Go through each line of the records below and count those with the word "other". Give only the count.

╭──

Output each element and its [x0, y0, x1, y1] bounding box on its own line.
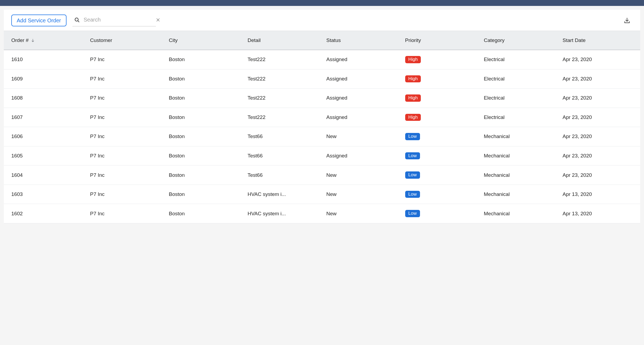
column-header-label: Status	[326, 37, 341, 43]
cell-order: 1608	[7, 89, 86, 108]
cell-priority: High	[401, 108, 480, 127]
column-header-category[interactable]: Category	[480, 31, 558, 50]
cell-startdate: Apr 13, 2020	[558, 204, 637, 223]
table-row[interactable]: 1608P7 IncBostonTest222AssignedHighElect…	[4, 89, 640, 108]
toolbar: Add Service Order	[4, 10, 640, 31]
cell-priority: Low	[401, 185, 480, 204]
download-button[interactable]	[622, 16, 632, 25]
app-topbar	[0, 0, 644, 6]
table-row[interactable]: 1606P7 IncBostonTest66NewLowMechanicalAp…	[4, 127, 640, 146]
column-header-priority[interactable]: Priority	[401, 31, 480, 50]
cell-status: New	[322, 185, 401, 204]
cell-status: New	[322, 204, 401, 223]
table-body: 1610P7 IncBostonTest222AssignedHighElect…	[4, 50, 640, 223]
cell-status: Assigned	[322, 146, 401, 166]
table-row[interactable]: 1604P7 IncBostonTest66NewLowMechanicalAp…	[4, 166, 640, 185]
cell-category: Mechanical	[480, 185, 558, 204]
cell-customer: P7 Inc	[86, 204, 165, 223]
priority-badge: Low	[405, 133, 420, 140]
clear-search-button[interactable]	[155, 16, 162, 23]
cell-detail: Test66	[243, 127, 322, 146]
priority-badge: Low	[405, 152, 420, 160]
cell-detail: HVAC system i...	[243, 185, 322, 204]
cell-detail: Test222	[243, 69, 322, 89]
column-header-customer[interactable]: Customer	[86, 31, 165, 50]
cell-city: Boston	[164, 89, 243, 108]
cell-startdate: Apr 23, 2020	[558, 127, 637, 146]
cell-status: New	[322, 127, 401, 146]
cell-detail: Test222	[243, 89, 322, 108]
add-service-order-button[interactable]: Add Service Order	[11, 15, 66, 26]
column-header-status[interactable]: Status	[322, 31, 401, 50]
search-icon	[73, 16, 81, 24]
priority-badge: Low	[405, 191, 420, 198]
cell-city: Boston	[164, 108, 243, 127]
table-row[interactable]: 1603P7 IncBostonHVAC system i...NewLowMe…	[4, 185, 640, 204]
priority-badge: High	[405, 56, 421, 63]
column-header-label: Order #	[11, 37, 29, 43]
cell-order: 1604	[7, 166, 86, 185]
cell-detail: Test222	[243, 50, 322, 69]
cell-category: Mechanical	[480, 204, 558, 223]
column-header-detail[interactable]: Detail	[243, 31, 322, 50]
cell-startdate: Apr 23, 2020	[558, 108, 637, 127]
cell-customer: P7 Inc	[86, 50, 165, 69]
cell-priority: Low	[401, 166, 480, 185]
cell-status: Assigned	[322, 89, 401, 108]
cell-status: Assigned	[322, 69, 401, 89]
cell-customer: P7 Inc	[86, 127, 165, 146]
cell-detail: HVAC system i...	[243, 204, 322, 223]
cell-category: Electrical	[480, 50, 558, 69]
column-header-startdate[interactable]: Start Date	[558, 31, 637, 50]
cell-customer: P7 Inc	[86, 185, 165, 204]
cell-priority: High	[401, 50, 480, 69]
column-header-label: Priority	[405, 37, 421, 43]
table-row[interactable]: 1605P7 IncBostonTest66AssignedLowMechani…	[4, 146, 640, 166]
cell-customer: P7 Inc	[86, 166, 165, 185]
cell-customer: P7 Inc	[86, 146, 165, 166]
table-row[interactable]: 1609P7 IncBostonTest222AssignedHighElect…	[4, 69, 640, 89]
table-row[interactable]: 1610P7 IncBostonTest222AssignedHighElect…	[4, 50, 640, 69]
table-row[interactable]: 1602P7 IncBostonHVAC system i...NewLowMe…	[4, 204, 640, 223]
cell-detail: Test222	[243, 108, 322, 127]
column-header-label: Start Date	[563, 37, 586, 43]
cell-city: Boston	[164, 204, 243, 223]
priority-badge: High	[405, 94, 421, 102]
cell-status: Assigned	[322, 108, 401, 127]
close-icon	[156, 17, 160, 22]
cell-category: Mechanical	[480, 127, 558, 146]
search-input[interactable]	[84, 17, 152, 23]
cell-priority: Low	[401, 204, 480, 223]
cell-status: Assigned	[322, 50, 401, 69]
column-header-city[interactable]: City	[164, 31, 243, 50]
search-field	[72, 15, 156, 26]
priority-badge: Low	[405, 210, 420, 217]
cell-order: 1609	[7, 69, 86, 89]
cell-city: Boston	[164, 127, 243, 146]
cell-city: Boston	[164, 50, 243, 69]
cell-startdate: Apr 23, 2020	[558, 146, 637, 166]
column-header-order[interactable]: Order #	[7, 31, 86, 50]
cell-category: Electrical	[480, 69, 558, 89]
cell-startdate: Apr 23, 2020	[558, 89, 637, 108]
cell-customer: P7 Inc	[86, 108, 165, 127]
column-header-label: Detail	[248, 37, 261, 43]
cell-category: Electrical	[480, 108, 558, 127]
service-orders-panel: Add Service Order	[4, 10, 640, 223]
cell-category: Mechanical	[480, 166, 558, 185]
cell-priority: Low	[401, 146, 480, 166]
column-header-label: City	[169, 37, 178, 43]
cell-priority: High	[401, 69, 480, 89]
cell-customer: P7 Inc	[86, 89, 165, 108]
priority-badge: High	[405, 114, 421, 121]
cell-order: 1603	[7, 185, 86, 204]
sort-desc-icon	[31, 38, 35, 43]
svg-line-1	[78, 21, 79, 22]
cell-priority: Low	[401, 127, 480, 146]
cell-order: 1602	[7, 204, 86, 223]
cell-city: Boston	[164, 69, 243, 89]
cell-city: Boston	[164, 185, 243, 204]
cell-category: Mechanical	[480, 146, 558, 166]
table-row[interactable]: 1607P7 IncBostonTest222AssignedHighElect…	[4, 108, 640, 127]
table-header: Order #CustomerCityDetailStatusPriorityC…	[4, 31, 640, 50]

╰──
╭──

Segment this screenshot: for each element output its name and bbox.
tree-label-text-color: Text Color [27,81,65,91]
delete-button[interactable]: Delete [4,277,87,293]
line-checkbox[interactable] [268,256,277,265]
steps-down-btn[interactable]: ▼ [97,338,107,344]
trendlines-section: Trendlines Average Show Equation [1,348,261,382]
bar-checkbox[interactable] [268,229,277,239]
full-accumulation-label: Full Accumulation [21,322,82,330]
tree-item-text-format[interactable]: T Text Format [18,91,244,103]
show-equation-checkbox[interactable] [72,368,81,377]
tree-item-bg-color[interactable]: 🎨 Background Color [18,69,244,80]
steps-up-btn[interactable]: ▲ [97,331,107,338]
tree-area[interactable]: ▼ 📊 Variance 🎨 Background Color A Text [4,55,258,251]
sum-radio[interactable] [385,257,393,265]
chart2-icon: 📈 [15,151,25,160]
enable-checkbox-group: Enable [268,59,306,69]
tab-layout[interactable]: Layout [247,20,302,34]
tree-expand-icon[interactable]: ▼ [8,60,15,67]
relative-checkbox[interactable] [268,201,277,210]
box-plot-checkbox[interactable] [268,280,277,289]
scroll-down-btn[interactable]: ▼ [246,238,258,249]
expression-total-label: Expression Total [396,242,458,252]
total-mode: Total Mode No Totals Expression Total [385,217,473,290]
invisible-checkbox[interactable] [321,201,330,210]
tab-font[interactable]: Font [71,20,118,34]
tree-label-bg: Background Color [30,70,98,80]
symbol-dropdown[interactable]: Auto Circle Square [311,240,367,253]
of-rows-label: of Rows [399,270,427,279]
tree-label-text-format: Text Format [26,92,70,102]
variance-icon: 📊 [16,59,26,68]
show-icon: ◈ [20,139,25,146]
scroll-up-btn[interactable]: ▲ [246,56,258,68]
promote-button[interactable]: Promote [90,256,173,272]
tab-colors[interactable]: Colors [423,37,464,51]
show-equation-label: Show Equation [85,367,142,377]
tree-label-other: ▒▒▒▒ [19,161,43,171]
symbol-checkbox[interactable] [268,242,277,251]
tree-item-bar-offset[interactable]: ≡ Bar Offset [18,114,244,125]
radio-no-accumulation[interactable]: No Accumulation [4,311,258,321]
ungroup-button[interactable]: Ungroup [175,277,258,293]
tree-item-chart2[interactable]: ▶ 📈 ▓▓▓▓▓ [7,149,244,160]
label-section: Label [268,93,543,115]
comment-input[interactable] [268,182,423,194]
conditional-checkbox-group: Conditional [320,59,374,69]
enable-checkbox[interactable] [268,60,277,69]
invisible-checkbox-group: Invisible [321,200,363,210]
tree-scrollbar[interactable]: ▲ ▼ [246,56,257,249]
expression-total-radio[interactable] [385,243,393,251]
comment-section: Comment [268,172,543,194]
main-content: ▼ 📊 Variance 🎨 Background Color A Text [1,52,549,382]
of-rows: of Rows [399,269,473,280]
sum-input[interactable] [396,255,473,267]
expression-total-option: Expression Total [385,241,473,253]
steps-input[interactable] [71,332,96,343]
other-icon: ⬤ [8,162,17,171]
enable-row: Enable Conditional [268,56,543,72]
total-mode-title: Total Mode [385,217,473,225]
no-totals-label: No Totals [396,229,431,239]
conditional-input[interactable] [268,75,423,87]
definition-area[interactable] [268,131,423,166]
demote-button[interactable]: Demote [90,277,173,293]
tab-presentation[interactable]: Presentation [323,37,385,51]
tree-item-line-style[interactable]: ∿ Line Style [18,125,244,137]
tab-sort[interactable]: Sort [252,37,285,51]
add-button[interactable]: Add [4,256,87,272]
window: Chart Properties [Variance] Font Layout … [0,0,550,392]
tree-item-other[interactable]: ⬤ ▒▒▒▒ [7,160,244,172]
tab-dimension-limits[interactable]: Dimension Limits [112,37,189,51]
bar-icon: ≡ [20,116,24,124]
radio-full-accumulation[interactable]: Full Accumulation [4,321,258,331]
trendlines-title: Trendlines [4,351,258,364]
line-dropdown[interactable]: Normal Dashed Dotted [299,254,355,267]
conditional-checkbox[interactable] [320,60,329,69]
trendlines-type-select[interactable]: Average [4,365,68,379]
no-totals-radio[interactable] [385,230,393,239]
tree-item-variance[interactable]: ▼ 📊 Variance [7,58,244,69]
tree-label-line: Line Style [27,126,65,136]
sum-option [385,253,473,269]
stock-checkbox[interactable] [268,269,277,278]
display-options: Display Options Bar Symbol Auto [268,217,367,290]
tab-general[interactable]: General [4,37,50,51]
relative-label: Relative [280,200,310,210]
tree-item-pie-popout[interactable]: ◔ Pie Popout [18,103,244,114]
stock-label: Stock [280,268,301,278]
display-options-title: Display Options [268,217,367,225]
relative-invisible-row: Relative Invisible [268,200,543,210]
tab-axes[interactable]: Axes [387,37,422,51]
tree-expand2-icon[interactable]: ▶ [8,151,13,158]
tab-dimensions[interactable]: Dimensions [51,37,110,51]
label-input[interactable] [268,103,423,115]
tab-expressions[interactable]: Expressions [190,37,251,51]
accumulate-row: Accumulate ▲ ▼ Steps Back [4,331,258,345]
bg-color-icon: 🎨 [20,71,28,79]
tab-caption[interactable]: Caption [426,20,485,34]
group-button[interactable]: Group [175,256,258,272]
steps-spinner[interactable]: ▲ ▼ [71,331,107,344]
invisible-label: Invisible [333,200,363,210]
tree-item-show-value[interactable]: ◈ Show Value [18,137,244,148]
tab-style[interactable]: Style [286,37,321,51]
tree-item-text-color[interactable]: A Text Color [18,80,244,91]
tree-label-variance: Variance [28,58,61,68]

╰──

__Your response__. 3